Estacionei o carro numa rua tranquila, com algum movimento e comércio. Estava indo para a faculdade, aula de Direito Constitucional II. É um dos meus professores favoritos, estava chegando logo antes do horário de início. Vou poder escolher minha cadeira como gosto, me acomodar da maneira que eu gosto. Estacionei, desliguei o carro. As portas destravaram e comecei a pegar minhas coisas para sair. Vejo um colega de sala passar, me sinto tranquila. Do mais absoluto nada, minha porta abre. Por um milissegundo, achei que era meu colega, fazendo uma graça. Esse milissegundo durou realmente muito pouco, quando olhei pro cano de uma arma sendo apontada pra mim. “Vai pro passageiro, cala boca”. Fui tomada pelo desespero. Tentei sair do carro, comecei a gritar “Socorro, Socorro! Ah, socorro!”. Senti a dureza do aço na pancada da cabeça. Eu só queria fugir, saí correndo. De salto alto, correr desesperadamente é difícil. Outra pancada nas costas, caí no chão ainda gritando “Socorro! Ah, socorro!”. Senti sangue escorrendo, pessoas apareceram para me ajudar e eu, perdida, entre o desespero da fuga e entender o que estava acontecendo. Olhei para trás, ele entrou e saiu do carro umas duas vezes, abriu a porta onde fica a cadeirinha do filho. Não achou nada.

Ele era um homem magro, estatura mediana, cabelo bem curto, provavelmente raspado. Tinha idade média, nem muito velho nem jovem. É tudo o que lembro.

Depois que eu saí, sendo socorrida por pessoas queridas que me ajudaram mais do que eu poderia contar, ele fugiu. Descobri, em seguida, que não roubou o carro. Não roubou minha bolsa. Não roubou documentos. Roubou apenas meu celular. Foram quatro pontos na cabeça, um trauma e um mau agouro para a vida inteira, por causa de um celular.
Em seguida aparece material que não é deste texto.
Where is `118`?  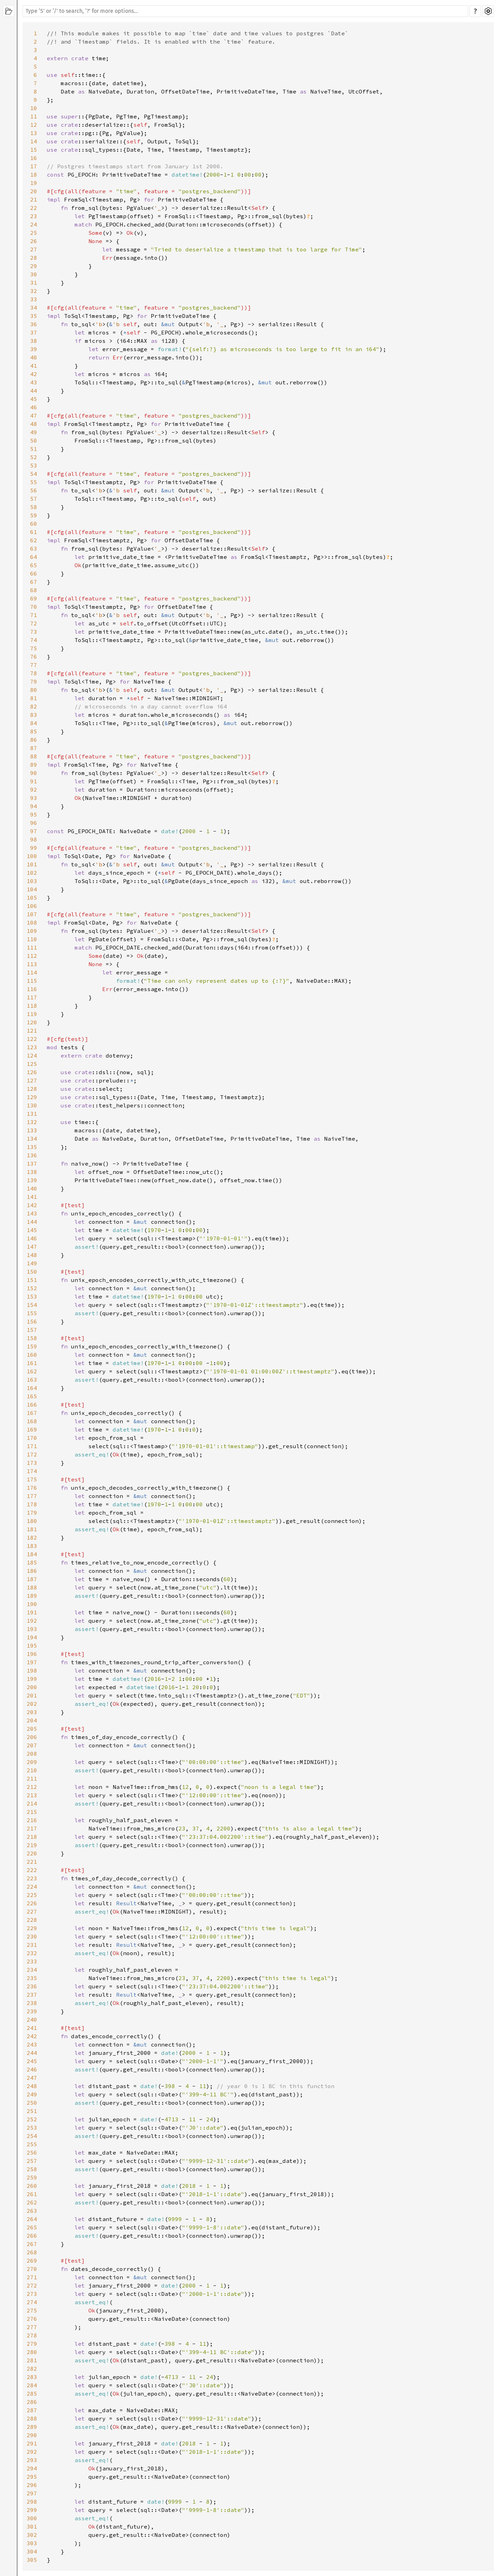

No dia seguinte, começaram os procedimentos: Boletim de Ocorrência na Delegacia, exame de corpo de delito na Polícia Científica, conseguir um novo chip de celular, comprar um celular novo. Entre as esperas, os papéis e o buraco financeiro deixados, terminei o dia fazendo o que faço de melhor – resolvendo problemas de ordem prática.

A faculdade me ligou, prestou solidariedade, me disse que havia identificado quem tinha sido, e que tudo estava sendo encaminhado às autoridades, como deveria ser feito. Agradeci. Por dentro, me sentia completamente exposta e insegura. De algum modo, tudo aquilo me parecia inócuo.
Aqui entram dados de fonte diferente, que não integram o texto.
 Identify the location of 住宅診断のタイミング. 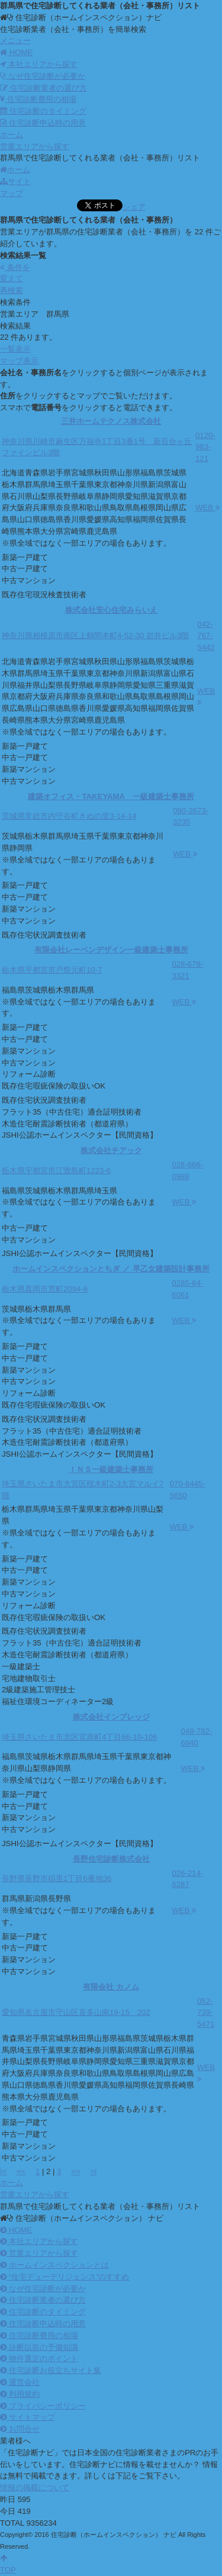
(43, 111).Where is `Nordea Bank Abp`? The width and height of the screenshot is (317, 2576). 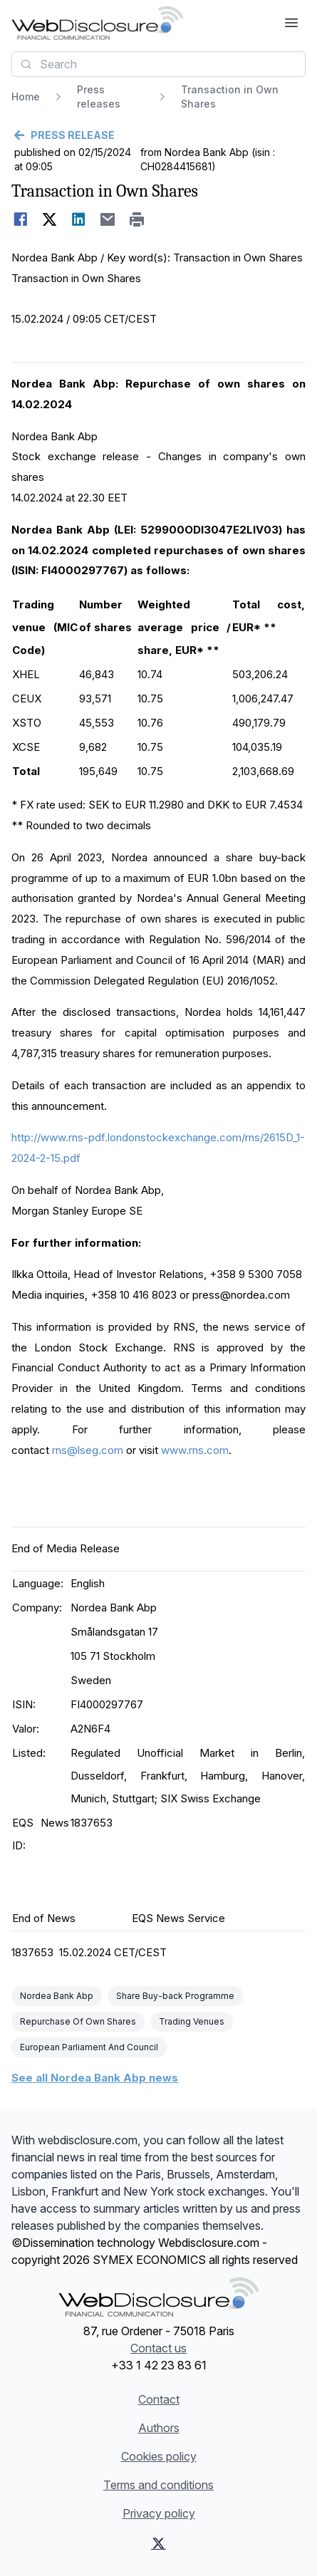 Nordea Bank Abp is located at coordinates (56, 1995).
A Justiça penal é pública e coletiva. Aquele homem não tinha o direito de fazer o que fez, e representa, sim, um perigo à sociedade. Saber quem foi e fazer ele passar pelo devido processo legal me parece de fato importante e socialmente relevante.

Individualmente, no entanto, pouco me adiantou saber que o acontecimento tinha sido solucionado.

Todas as pessoas queridas me perguntavam se eu estava bem. Não, não estava. Sentia então me olharem com pena, dor e confusão sobre o que dizer ou fazer. Eu, ainda mais confusa que elas, usava uma fala genérica sobre ter paciência e saber que as coisas iam melhorar.

Uma semana passou. Meus pontos na cabeça secaram. Amanhã posso tirar eles, com alguma sorte e mais um pouco de espera.

Ainda não voltei para a faculdade. Os olhares de pena foram substituídos por uma preocupação apressada para que eu volte à minha rotina. Eu sigo entre um desejo de nunca mais voltar e um medo de nunca mais voltar.

Mas segue o efeito da ação daquele homem, que tirou meu celular, e me deu quatro pontos, alguns hematomas e uma invasão que talvez demora mais do que dez dias para secar.